Directions: Using the records below, filter for lines that contain the string "funcho" and copy them out.

[Opening Information section]

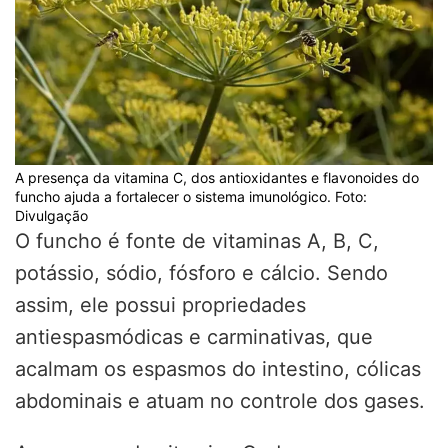
A presença da vitamina C, dos antioxidantes e flavonoides do
funcho ajuda a fortalecer o sistema imunológico. Foto:
Divulgação
O funcho é fonte de vitaminas A, B, C,
potássio, sódio, fósforo e cálcio. Sendo
assim, ele possui propriedades
antiespasmódicas e carminativas, que
acalmam os espasmos do intestino, cólicas
abdominais e atuam no controle dos gases.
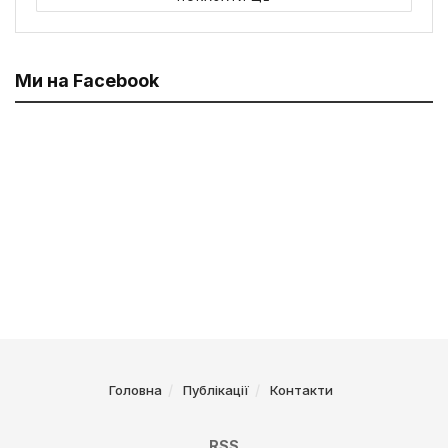
Ми на Facebook
Головна
Публікації
Контакти
RSS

[Closing Information section]

Written answer:
funcho ajuda a fortalecer o sistema imunológico. Foto:
O funcho é fonte de vitaminas A, B, C,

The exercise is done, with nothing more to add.